### ACTIVITY:
Among the entries below, extract exactly the lines that run from the one with "Inflatable Spare Tyre Kit" through the one with "Pacifica 2019 Price in UAE", both ends included.

### Dataset entries:
┌──
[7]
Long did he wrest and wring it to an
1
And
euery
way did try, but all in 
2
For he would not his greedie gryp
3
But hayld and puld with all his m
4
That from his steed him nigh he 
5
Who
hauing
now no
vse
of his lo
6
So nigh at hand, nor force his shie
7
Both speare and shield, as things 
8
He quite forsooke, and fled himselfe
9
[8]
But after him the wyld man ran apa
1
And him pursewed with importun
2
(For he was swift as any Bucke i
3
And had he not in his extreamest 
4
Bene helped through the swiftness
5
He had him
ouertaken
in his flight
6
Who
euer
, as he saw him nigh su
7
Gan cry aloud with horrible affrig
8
└──
┌──
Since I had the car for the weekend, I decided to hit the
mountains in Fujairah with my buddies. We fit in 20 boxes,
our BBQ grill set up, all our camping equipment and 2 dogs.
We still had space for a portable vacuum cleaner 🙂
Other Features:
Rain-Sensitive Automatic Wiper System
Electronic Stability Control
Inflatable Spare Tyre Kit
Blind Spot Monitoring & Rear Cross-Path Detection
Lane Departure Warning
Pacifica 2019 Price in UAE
└──
┌──
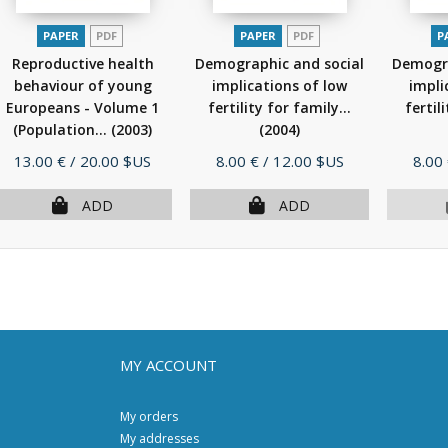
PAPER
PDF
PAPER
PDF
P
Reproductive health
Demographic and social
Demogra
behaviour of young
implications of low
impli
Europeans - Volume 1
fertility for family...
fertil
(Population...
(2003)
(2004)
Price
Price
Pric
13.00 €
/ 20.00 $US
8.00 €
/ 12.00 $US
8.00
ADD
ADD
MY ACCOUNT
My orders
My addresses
└──
### ANSWER SPACE:
Inflatable Spare Tyre Kit
Blind Spot Monitoring & Rear Cross-Path Detection
Lane Departure Warning
Pacifica 2019 Price in UAE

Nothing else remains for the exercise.